Ready For A Reassessment?
(Any views expressed below are the personal views of the author and should not form the basis for making investment decisions nor be construed as a recommendation or advice to engage in investment transactions.)
Summary
Technical: BTC could not hold above the monthly vwap last week and instead came back down to our $29,500 support. The support level was tested multiple times, and on Monday, BTC finally made a move up. If we again fail to hold over $31,000, we will most likely keep consolidating from $29,500 to $31,500. The ultimate target is still $35,000
Markets: Crypto markets ended up right where they started for the past week. Non-farm payroll showed above-forecasted jobs added for May, and job openings held steady. The Fed officially started quantitative tightening and, with the strong employment data, could continue hiking rates through the rest of the year
Recommendations: If prices can hold above ~$31,000, we are on track to our $35,000 target. If we get below $29,500, we could see further downside. Grid Bots that were started 2 weeks ago are in profits, and I would continue to let them arbitrage profits in this choppy market
Important News
- May 31: Fed to begin quantitative tightening letting 47.5 billion securities roll off their balance sheet per month
- Jun 1: JOLT job openings held steady at 11.4 million, slightly down from 11.8 million in the previous month
- Jun 1: The ISM Manufacturing Index for May came in at 56.1, above the forecast of 54.5 and the previous Month of 55.4 showing strong demand for manufacturing
- Former head of product at Opensea indicted with insider trading. This is the first insider trading case for an NFT
- Jun 3: The US economy added 390K payrolls in May, slightly above expectations of 325k jobs
- Jun 3: The ISM Non-Manufacturing Index for May slipped to 55.9 from 57.1 in April. Showing less demand for services in general
- Jun 3: ETP (exchange-traded products) saw inflows of ~10,000 BTC in May
Here is to another week where we closed right around where we started. This past week Bitcoin opened at ~$29,400 and closed at ~$29,800, a whopping 1.3% gain on the week. Even though we had a relatively flat week, we started Monday with a bang moving up ~10% on the day. However, buyers could not follow through as there was a slew of economic data releases and macro headwinds. On Wednesday, the Fed officially started quantitative tightening, letting the first wave of MSB and Bonds roll off their balance sheet at $17.5 billion and $30 billion per month respectively. This reduces liquidity (amount of money supply available) and could potentially drive up interest rates, causing pressure on asset prices.

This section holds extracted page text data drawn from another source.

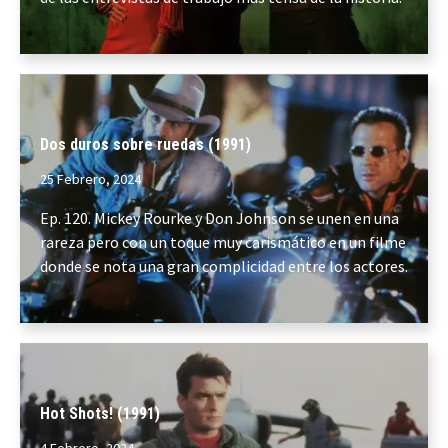
Dos duros sobre ruedas (1991)
25 Febrero, 2024
Ep. 120. Mickey Rourke y Don Johnson se unen en una
rareza pero con un toque muy carismático en un filme
donde se nota una gran complicidad entre los actores.
Hot Shots! (1991)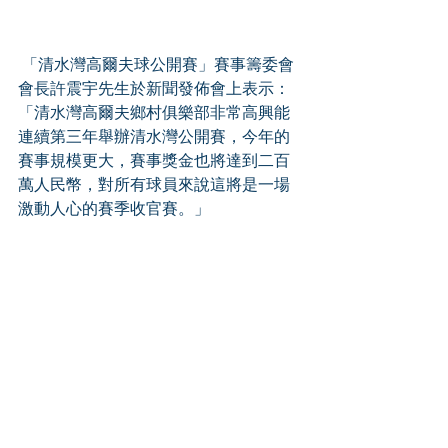
 「清水灣高爾夫球公開賽」賽事籌委會
會長許震宇先生於新聞發佈會上表示：
「清水灣高爾夫鄉村俱樂部非常高興能
連續第三年舉辦清水灣公開賽，今年的
賽事規模更大，賽事獎金也將達到二百
萬人民幣，對所有球員來說這將是一場
激動人心的賽季收官賽。」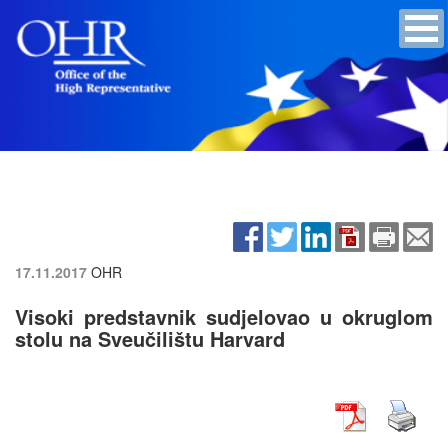
17.11.2017
OHR
Visoki predstavnik sudjelovao u okruglom
stolu na Sveučilištu Harvard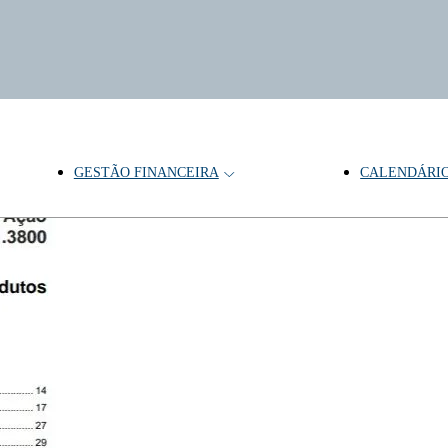
GESTÃO FINANCEIRA
CALENDÁRI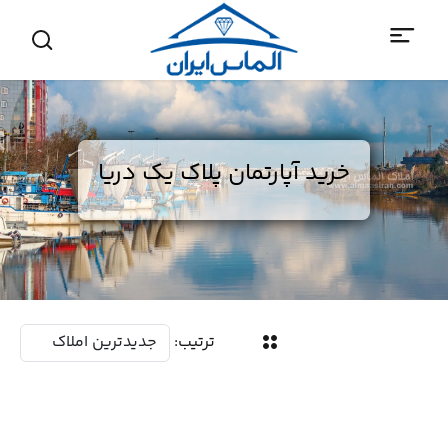
خرید آپارتمان پلاک یک دریا
ترتیب:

We also saw primarily positive economic data released this past week. The job openings for May were above expectations, the manufacturing index was also higher than last month, and we added 390k jobs. All these data points paint a picture of a strong, expanding economy. However, as we mentioned in last week’s letter, good news could be taken as bad news because the better the economy, the more the rate hikes. Which, of course, negatively impacts crypto and equity prices. So let’s look at how we can navigate this bumpy market below.
Technical Analysis
Did we move at all? Not much has changed, and we ended up right where we started last Monday. On Wednesday, Bitcoin retraced back into the $29,500 support level as the Fed began its quantitative tightening. Good financial data = more rate hikes, which is bad for Bitcoin.

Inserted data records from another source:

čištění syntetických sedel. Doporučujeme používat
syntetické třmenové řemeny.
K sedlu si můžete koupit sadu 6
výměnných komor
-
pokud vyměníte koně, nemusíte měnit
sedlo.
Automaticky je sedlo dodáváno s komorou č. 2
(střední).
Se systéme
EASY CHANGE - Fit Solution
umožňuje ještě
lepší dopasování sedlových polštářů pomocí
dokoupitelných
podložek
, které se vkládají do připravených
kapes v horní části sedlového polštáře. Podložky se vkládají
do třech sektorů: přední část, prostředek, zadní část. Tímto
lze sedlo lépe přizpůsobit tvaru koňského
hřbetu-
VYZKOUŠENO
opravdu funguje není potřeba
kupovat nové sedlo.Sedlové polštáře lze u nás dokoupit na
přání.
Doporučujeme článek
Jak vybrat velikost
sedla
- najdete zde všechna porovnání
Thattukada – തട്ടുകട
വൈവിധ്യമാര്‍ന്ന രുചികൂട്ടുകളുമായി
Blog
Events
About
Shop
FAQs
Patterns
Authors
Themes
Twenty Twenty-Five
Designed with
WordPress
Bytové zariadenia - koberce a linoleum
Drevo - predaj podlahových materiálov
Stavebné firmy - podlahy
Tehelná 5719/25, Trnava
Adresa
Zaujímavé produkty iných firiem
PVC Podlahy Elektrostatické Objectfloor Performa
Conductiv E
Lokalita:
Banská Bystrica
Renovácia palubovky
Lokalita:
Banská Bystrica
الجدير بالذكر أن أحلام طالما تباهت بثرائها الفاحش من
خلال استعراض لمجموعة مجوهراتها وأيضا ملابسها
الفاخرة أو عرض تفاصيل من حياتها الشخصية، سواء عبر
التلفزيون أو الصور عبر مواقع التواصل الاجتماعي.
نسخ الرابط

One indicator I love to look at is the anchored vwap. It is the same as a regular vwap, but we can choose what date it starts the calculations. By choosing important days, we can get a general feel of the sentiment of traders who have bought during that specific period. The light purple line represents the vwap anchored to 5/12, the day that Bitcoin prices bottomed. As seen below, this line also aligns with our $29,500 support level, which adds conviction to the importance of this level.
Another indicator is the 9 EMA on the 4-hour time frame. I like to use the 9 EMA as a momentum indicator. When prices break out of consolidation, I want to see prices ride the 9 EMA. If prices start flattening out and break under the 9 EMA, it shows me that buyers are losing steam.
Below we can see ADA has been outperforming other top cryptocurrencies in the past week. ADA is up ~18%, BTC is up ~3.8%, ETH ended up just below even, and SOL is down ~7.5%.
Fundamental Analysis
We have not seen the fear and greed index maintain such a high fear reading for a whole month. Usually, in cases where we have extended periods of fear, it results in spikes of hope, which translate to short-term rallies. Could we see one of these sharp rallies soon?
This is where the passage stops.